The new valuations could be combined with the long-overdue Council Tax revaluation of all properties, since Council Tax valuations are very outdated and are currently based on what a property would have been worth in 1991 (2003 in Wales), even for properties that were built 25 years after that date. However, that would be a political hot potato, since it would create many losers as well as winners.


The next consideration must be the introduction of a threshold where no tax is paid below the threshold, but a percentage above the threshold, as is the case with Stamp Duty Land Tax. For example, if the threshold for the new tax is set at a property value of £1m, then the tax must only be payable on the amount by which the value exceeds that figure, and not on the whole value.

Otherwise, a large amount of tax will be payable as soon as the threshold is passed, and homes valued at a little over £1m will effectively become unsaleable, bringing the market to a halt. This will present a real problem in high value areas such as London and the South East.

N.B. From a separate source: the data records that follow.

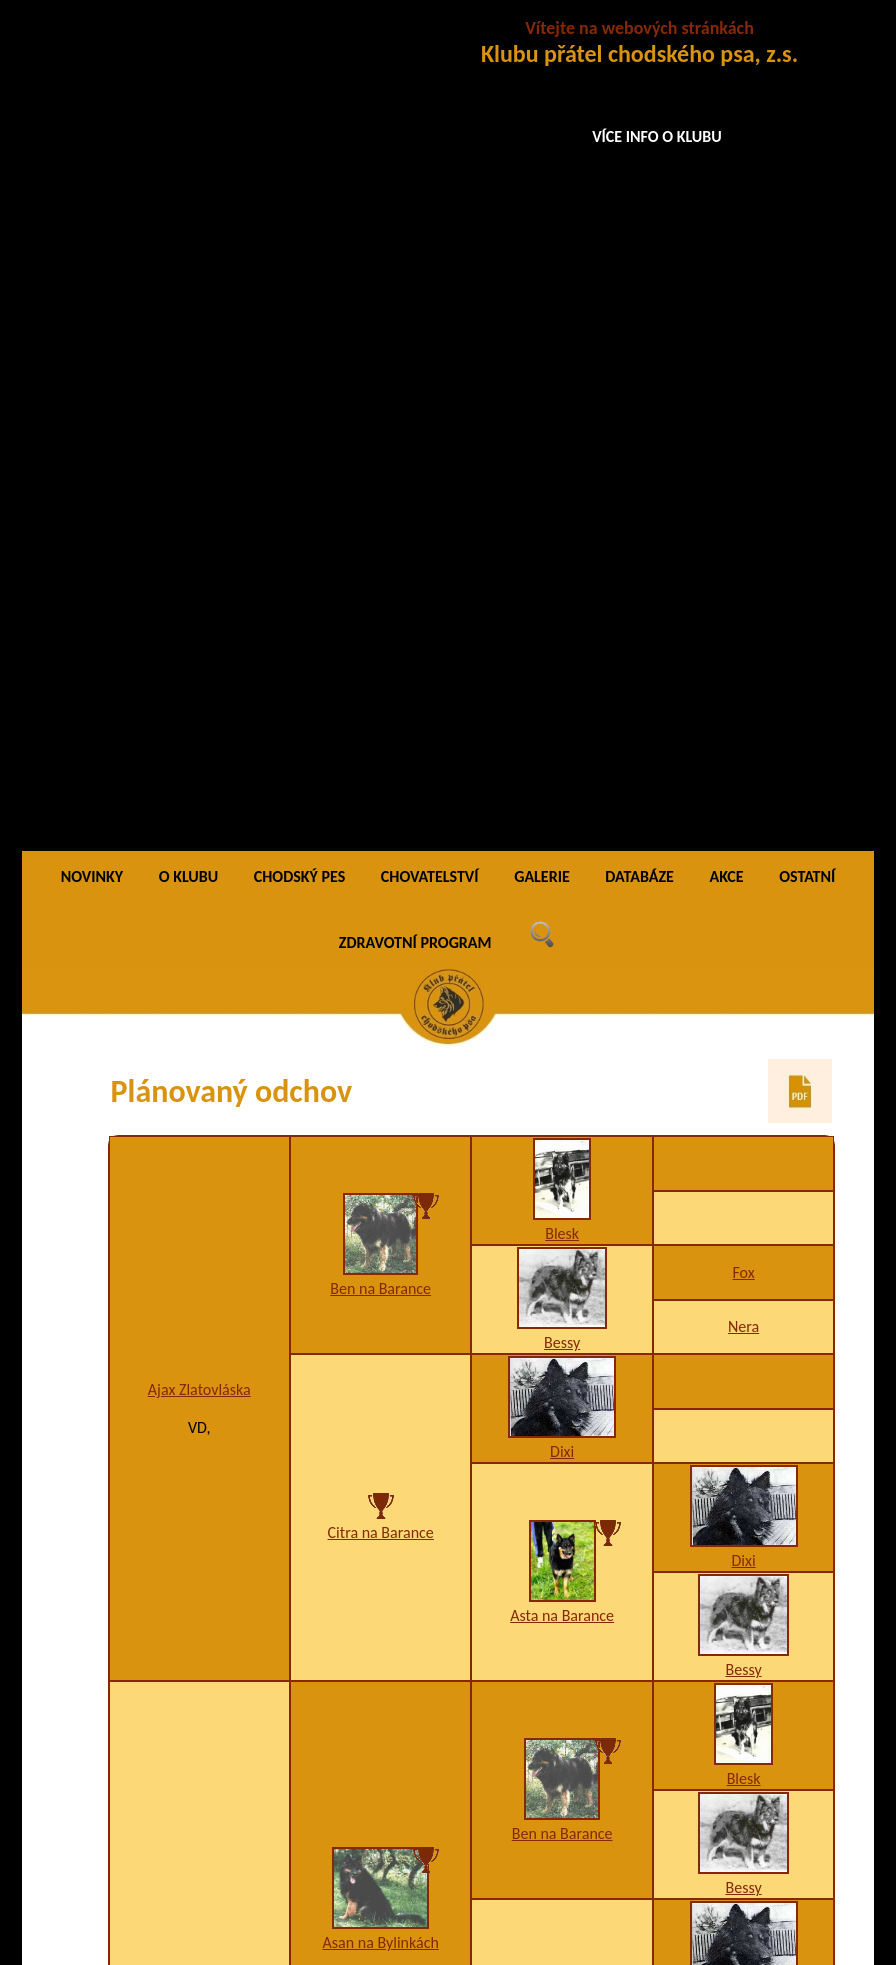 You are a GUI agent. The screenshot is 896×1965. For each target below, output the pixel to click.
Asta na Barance (562, 782)
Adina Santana (380, 1502)
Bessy (562, 510)
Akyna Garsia (199, 1284)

This brings into question the issue of regional fairness. Some quite modest homes in London are likely to be hit by the new tax, while only genuine mansions will be affected in other areas of the country, including the north. Of course, this may mean the proposed “mansion tax” will appeal to the new Conservative voters in former Labour constituencies in the north of England, and whereas the Conservatives are being driven out of Labour-voting London already, so it may not necessarily be seen as a disadvantage by the Tories in terms of political popularity.

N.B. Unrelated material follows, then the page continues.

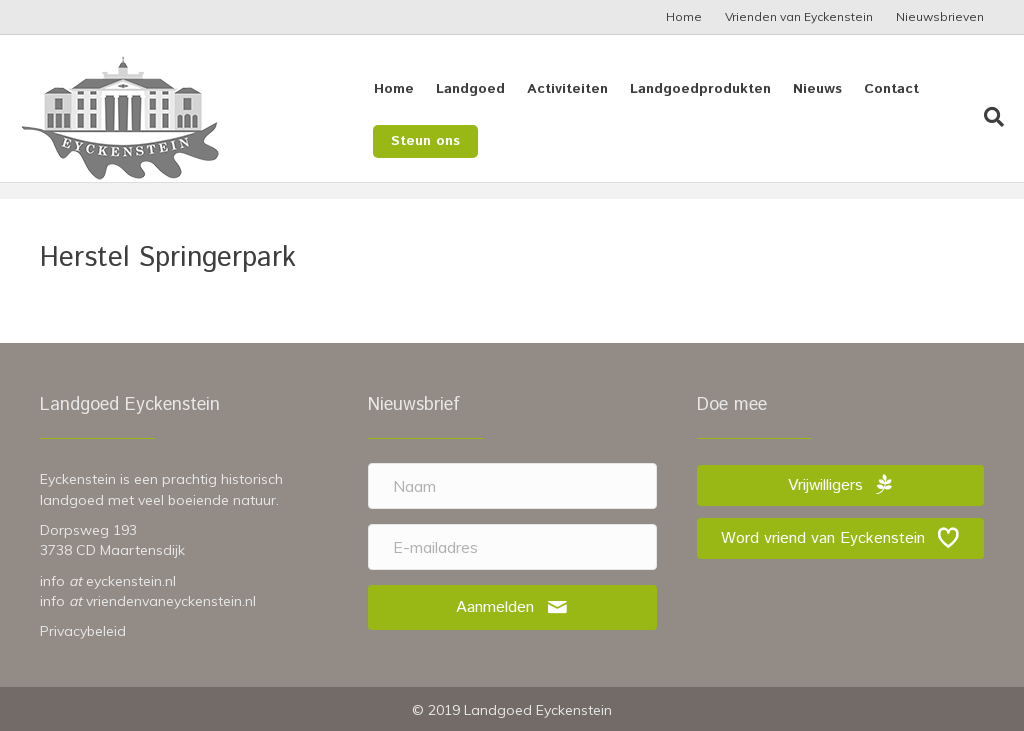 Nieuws (815, 89)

Finally, there is the problem of homeowners who are asset-rich but cash-poor, such as pensioners on a fixed income. A new tax may cause them real hardship, forcing them out of their family homes. If this plan comes to fruition, the government must ensure that the option to defer the tax payments until the property is eventually inherited or sold is included.

A “mansion tax” is a convoluted issue with many factors to consider, affecting many facets of society – not just the lives of the super rich. With the Budget not due for another month, it remains to be seen whether this proposal is truly on the horizon, but it is clear that this is not a decision the Chancellor will be taking lightly.